Every line of the records below from the line with "Voorwaarden" up to and including the line with "Aktueller Spieltag" must be reproduced exactly, and no line outside that range.
═════ Dataset content
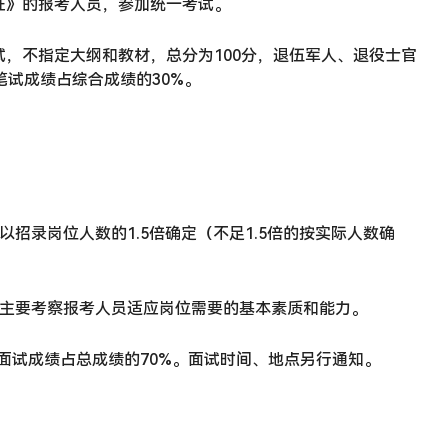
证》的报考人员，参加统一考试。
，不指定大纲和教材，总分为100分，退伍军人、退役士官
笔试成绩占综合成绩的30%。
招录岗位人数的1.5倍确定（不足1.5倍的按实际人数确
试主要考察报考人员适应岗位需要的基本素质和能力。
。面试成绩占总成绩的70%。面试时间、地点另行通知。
══════════
═════ Dataset content
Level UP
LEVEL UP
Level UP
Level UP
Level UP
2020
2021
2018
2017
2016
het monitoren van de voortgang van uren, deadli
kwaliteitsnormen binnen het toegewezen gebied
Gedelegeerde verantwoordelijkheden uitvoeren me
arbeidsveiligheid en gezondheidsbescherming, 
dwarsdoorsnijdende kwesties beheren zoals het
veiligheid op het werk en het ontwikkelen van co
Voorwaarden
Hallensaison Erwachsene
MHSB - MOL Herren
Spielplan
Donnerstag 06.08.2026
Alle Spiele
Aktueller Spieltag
══════════
> _Task response_:
Voorwaarden
Hallensaison Erwachsene
MHSB - MOL Herren
Spielplan
Donnerstag 06.08.2026
Alle Spiele
Aktueller Spieltag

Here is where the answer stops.